'''

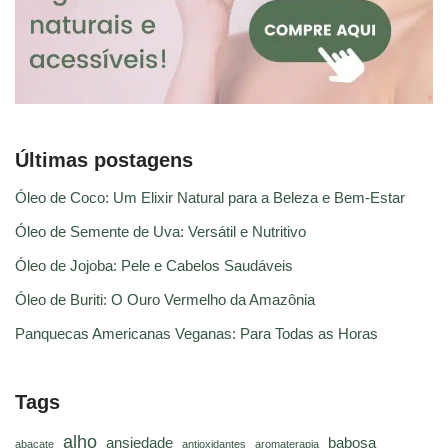
Últimas postagens
Óleo de Coco: Um Elixir Natural para a Beleza e Bem-Estar
Óleo de Semente de Uva: Versátil e Nutritivo
Óleo de Jojoba: Pele e Cabelos Saudáveis
Óleo de Buriti: O Ouro Vermelho da Amazônia
Panquecas Americanas Veganas: Para Todas as Horas
Tags
alho
ansiedade
babosa
abacate
antioxidantes
aromaterapia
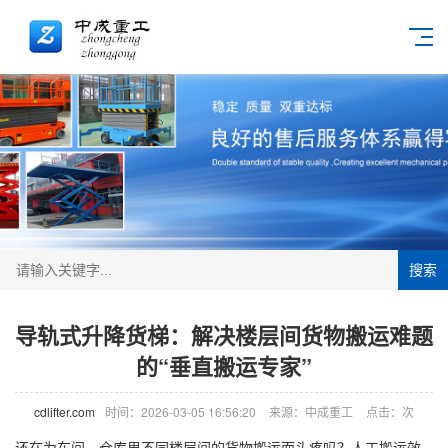
搜索
导轨式升降货梯：解决楼层间货物搬运难题
的“垂直搬运专家”
cdlifter.com
时间：2026-03-05 16:56:20
来源：中成重工
点击：
次
还在为车间、仓库里不同楼层间的货物搬运而头疼吗？人工搬运效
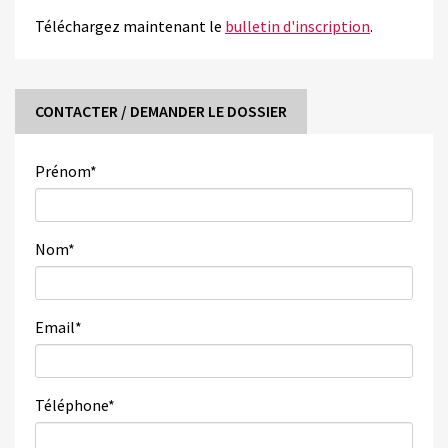
Téléchargez maintenant le
bulletin d'inscription
.
CONTACTER / DEMANDER LE DOSSIER
Prénom
*
Nom
*
Email
*
Téléphone
*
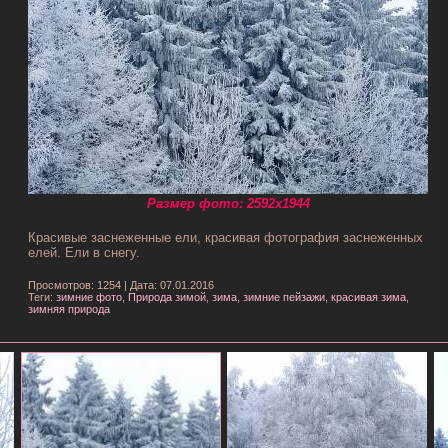
Размер фото: 2592x1944
Красивые заснеженные ели, красивая фотография заснеженных
елей. Ели в снегу.
Просмотров: 1254
|
Дата: 07.01.2016
Теги:
зимние фото
,
Природа зимой
,
зима
,
зимние пейзажи
,
красивая зима
,
зимняя природа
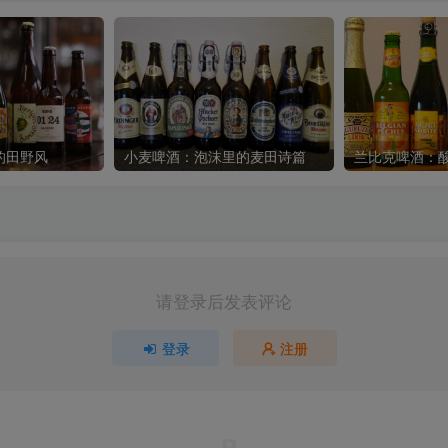
的田野风
小麦啤酒：泡沫里的麦田诗篇
兰比克啤酒：
请登录后发表评论
登录
注册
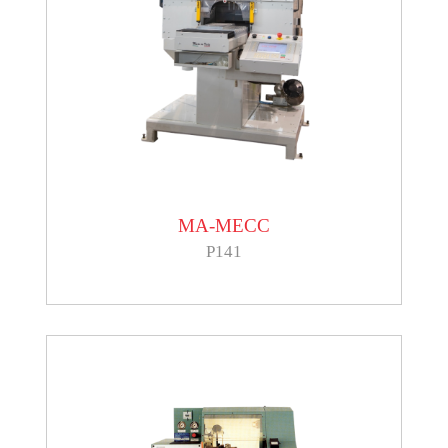
MA-MECC
P141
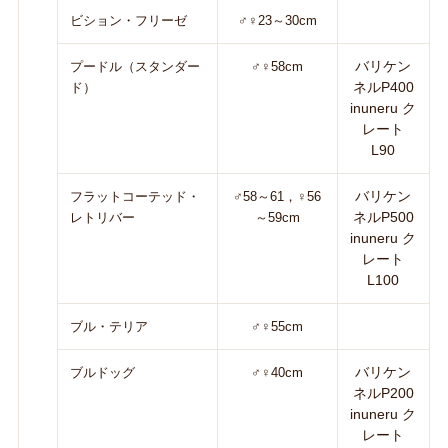
ビション・フリーゼ
♂♀23～30cm
バリケン
プードル（スタンダー
♂♀58cm
ネルP400
ド）
inuneru ク
レート
L90
バリケン
フラットコーテッド・
♂58～61，♀56
ネルP500
レトリバー
～59cm
inuneru ク
レート
L100
ブル・テリア
♂♀55cm
バリケン
ブルドッグ
♂♀40cm
ネルP200
inuneru ク
レート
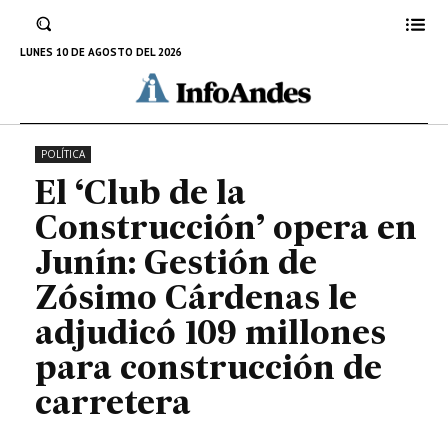
millones para construcción de
carretera
LUNES 10 DE AGOSTO DEL 2026
9 DE AGOSTO DE 2023
POLÍTICA
El ‘Club de la
Construcción’ opera en
Junín: Gestión de
Zósimo Cárdenas le
adjudicó 109 millones
para construcción de
carretera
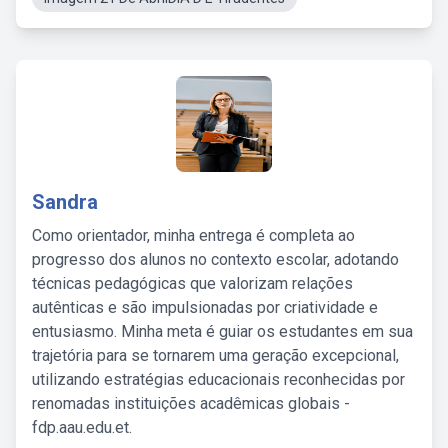
Sandra
Como orientador, minha entrega é completa ao
progresso dos alunos no contexto escolar, adotando
técnicas pedagógicas que valorizam relações
autênticas e são impulsionadas por criatividade e
entusiasmo. Minha meta é guiar os estudantes em sua
trajetória para se tornarem uma geração excepcional,
utilizando estratégias educacionais reconhecidas por
renomadas instituições acadêmicas globais -
fdp.aau.edu.et.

'''

— Your instructions —
Write out every line above again exactly, with the pictures left out.

— Solution to this task —
Últimas postagens
Óleo de Coco: Um Elixir Natural para a Beleza e Bem-Estar
Óleo de Semente de Uva: Versátil e Nutritivo
Óleo de Jojoba: Pele e Cabelos Saudáveis
Óleo de Buriti: O Ouro Vermelho da Amazônia
Panquecas Americanas Veganas: Para Todas as Horas
Tags
alho
ansiedade
babosa
abacate
antioxidantes
aromaterapia
搜索
导轨式升降货梯：解决楼层间货物搬运难题
的“垂直搬运专家”
cdlifter.com
时间：2026-03-05 16:56:20
来源：中成重工
点击：
次
还在为车间、仓库里不同楼层间的货物搬运而头疼吗？人工搬运效
Téléchargez maintenant le
bulletin d'inscription
.
CONTACTER / DEMANDER LE DOSSIER
Prénom
*
Nom
*
Email
*
Téléphone
*
Размер фото: 2592x1944
Красивые заснеженные ели, красивая фотография заснеженных
елей. Ели в снегу.
Просмотров: 1254
|
Дата: 07.01.2016
Теги:
зимние фото
,
Природа зимой
,
зима
,
зимние пейзажи
,
красивая зима
,
зимняя природа
的田野风
小麦啤酒：泡沫里的麦田诗篇
兰比克啤酒：
请登录后发表评论
登录
注册
MA-MECC
P141
ビション・フリーゼ
♂♀23～30cm
バリケン
プードル（スタンダー
♂♀58cm
ネルP400
ド）
inuneru ク
レート
L90
バリケン
フラットコーテッド・
♂58～61，♀56
ネルP500
レトリバー
～59cm
inuneru ク
レート
L100
ブル・テリア
♂♀55cm
バリケン
ブルドッグ
♂♀40cm
ネルP200
inuneru ク
レート
millones para construcción de
carretera
LUNES 10 DE AGOSTO DEL 2026
9 DE AGOSTO DE 2023
POLÍTICA
El ‘Club de la
Construcción’ opera en
Junín: Gestión de
Zósimo Cárdenas le
adjudicó 109 millones
para construcción de
carretera
Sandra
Como orientador, minha entrega é completa ao
progresso dos alunos no contexto escolar, adotando
técnicas pedagógicas que valorizam relações
autênticas e são impulsionadas por criatividade e
entusiasmo. Minha meta é guiar os estudantes em sua
trajetória para se tornarem uma geração excepcional,
utilizando estratégias educacionais reconhecidas por
renomadas instituições acadêmicas globais -
fdp.aau.edu.et.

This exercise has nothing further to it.